Cauchy-Binet Formula
Theorem
Let $\mathbf A$ be an $m \times n$ matrix.
Let $\mathbf B$ be an $n \times m$ matrix.
Let $1 \le j_1, j_2, \ldots, j_m \le n$.
Let $\mathbf A_{j_1 j_2 \ldots j_m}$ denote the $m \times m$ matrix consisting of columns $j_1, j_2, \ldots, j_m$ of $\mathbf A$.
Let $\mathbf B_{j_1 j_2 \ldots j_m}$ denote the $m \times m$ matrix consisting of rows $j_1, j_2, \ldots, j_m$ of $\mathbf B$.
Then:
- $\ds \map \det {\mathbf A \mathbf B} = \sum_{1 \mathop \le j_1 \mathop < j_2 \mathop < \cdots \mathop < j_m \mathop \le n} \map \det {\mathbf A_{j_1 j_2 \ldots j_m} } \map \det {\mathbf B_{j_1 j_2 \ldots j_m} }$
where $\det$ denotes the determinant.
Proof
Let $\tuple {k_1, k_2, \ldots, k_m}$ be an ordered $m$-tuple of integers.

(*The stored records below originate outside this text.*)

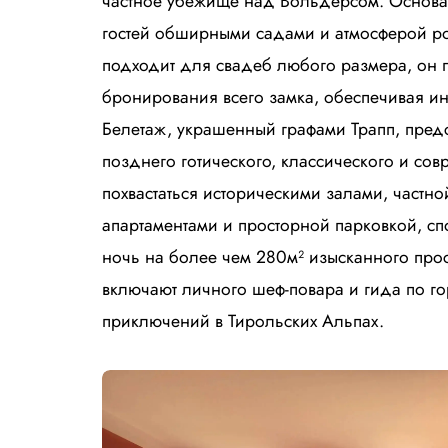
частное убежище над Вольдерсом. Основан
гостей обширными садами и атмосферой р
подходит для свадеб любого размера, он 
бронирования всего замка, обеспечивая и
Белетаж, украшенный графами Трапп, предс
позднего готического, классического и сов
похвастаться историческими залами, частн
апартаментами и просторной парковкой, сп
ночь на более чем 280м² изысканного прос
включают личного шеф-повара и гида по 
приключений в Тирольских Альпах.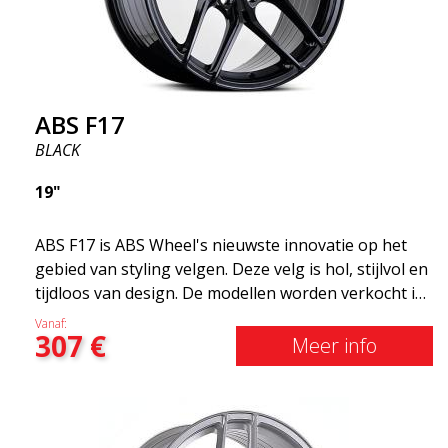
ABS F17
BLACK
19"
ABS F17 is ABS Wheel's nieuwste innovatie op het
gebied van styling velgen. Deze velg is hol, stijlvol en
tijdloos van design. De modellen worden verkocht in
verschillende maten, waaronder 19x8.5, 19x9.5 en
Vanaf:
307
€
20x8.5 &20x10 en 20x11. Hoe breder de velg, hoe
Meer info
dieper het resultaat dat je krijgt. ABS F17 is een Flow
doorwaadbare velg, zogenaamde "lichtgewicht velg"
wat betekent dat deze een hogere kwaliteit, minder
gewicht en sterker materiaal heeft. U rijdt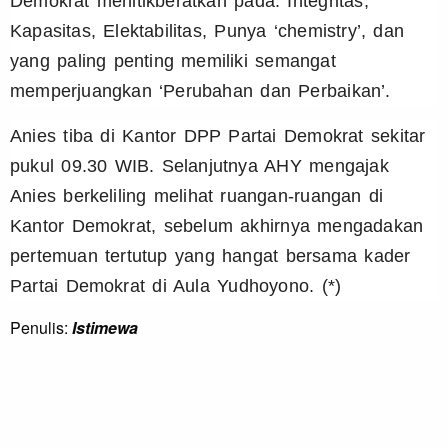
Demokrat menitikberatkan pada: Integritas,
Kapasitas, Elektabilitas, Punya ‘chemistry’, dan
yang paling penting memiliki semangat
memperjuangkan ‘Perubahan dan Perbaikan’.
Anies tiba di Kantor DPP Partai Demokrat sekitar
pukul 09.30 WIB. Selanjutnya AHY mengajak
Anies berkeliling melihat ruangan-ruangan di
Kantor Demokrat, sebelum akhirnya mengadakan
pertemuan tertutup yang hangat bersama kader
Partai Demokrat di Aula Yudhoyono. (*)
Penulis:
Istimewa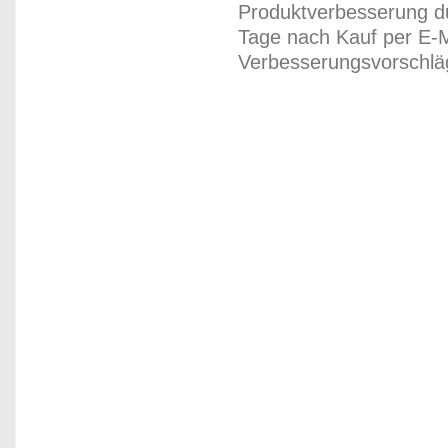
Produktverbesserung du
Tage nach Kauf per E-M
Verbesserungsvorschläg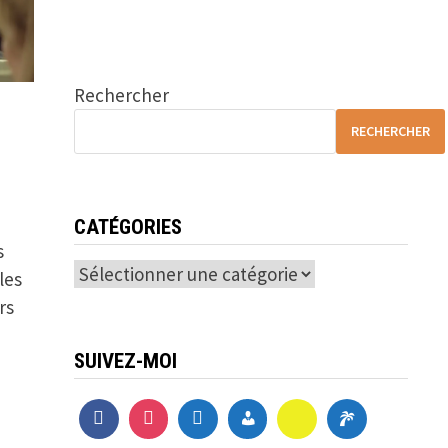
Rechercher
RECHERCHER
CATÉGORIES
s
Catégories
les
rs
SUIVEZ-MOI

Let $\map \epsilon {k_1, k_2, \ldots, k_m}$ denote the sign of $\tuple {k_1, k_2, \ldots, k_m}$.
Let $\tuple {l_1, l_2, \ldots, l_m}$ be the same as $\tuple {k_1, k_2, \ldots, k_m}$ except for $k_i$ and $k_j$ having been transposed.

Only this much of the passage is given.